- [WHAT TO PRODUCE]
Lines outside the range are not wanted. Give again exactly the lines between the line holding "[Advertisement] (208, 351)" and the line holding "Linux Kernel Driver DataBase (153, 20)", inclusive, from the listing below.

=== Begin Enclosure ===

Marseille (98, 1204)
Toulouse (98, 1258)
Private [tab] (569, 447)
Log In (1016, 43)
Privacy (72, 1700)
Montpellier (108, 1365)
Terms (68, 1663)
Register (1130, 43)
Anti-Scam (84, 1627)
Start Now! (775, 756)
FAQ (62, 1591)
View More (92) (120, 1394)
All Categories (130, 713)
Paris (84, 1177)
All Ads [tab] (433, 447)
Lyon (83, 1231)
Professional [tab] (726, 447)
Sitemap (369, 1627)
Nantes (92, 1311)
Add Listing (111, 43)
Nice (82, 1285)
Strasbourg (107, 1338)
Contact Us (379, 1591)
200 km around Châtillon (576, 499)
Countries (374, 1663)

=== End Enclosure ===
=== Begin Enclosure ===

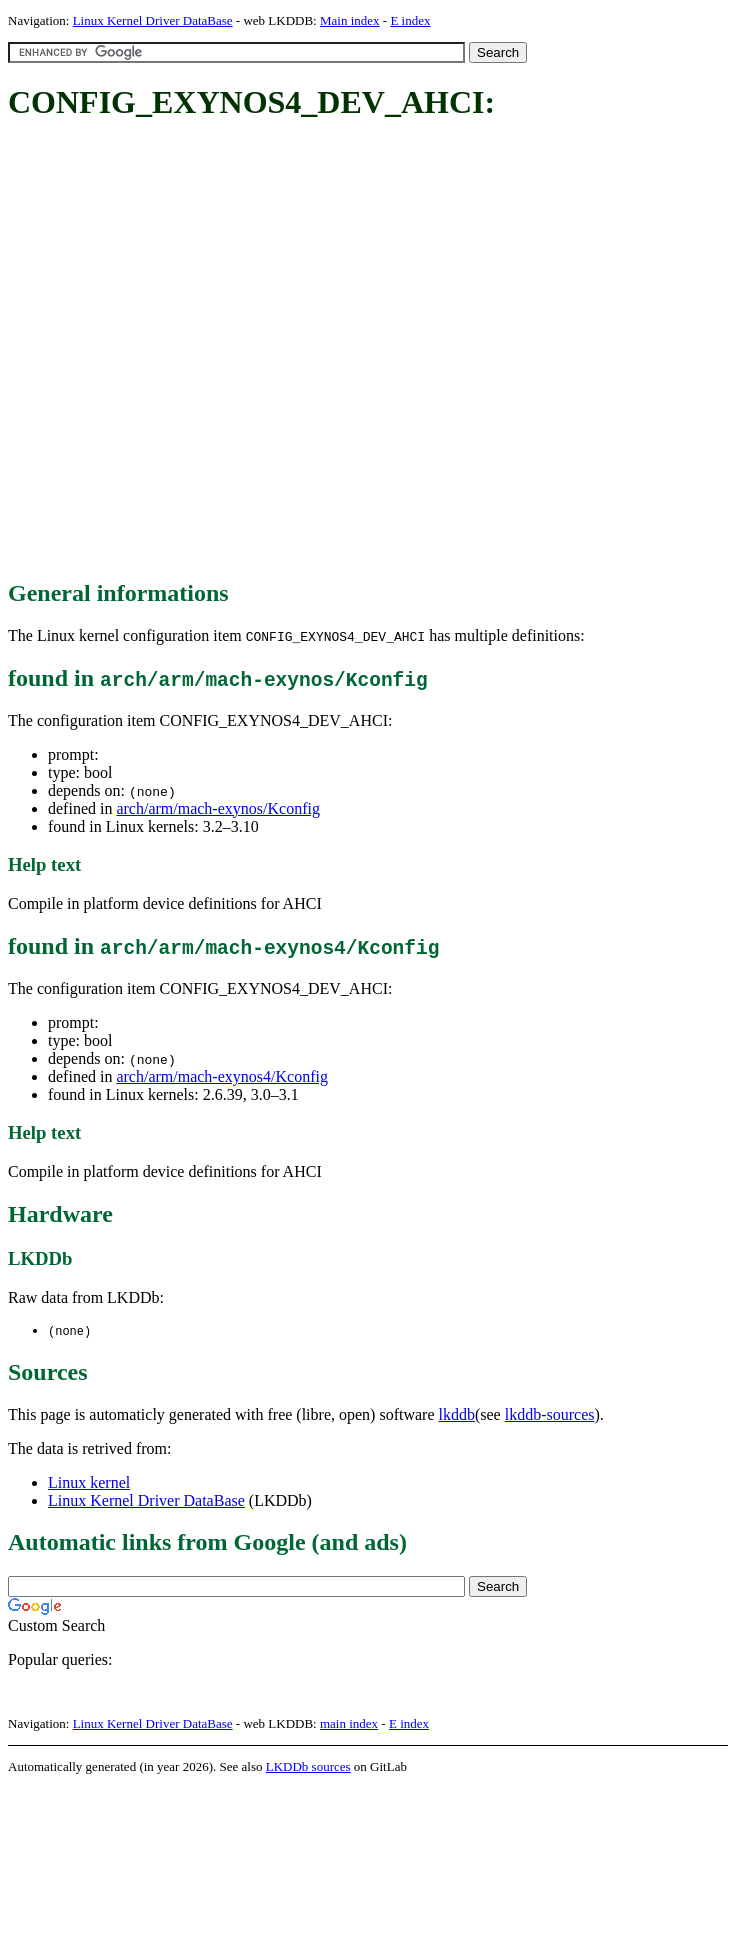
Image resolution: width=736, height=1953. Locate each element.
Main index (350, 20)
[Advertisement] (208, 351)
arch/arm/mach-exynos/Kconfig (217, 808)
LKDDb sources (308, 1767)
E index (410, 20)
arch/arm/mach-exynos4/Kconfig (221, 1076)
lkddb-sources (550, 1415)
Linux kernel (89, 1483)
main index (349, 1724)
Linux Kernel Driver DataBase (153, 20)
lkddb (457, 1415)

=== End Enclosure ===

- [SOLUTION BELOW]
[Advertisement] (208, 351)
arch/arm/mach-exynos/Kconfig (217, 808)
LKDDb sources (308, 1767)
E index (410, 20)
arch/arm/mach-exynos4/Kconfig (221, 1076)
lkddb-sources (550, 1415)
Linux kernel (89, 1483)
main index (349, 1724)
Linux Kernel Driver DataBase (153, 20)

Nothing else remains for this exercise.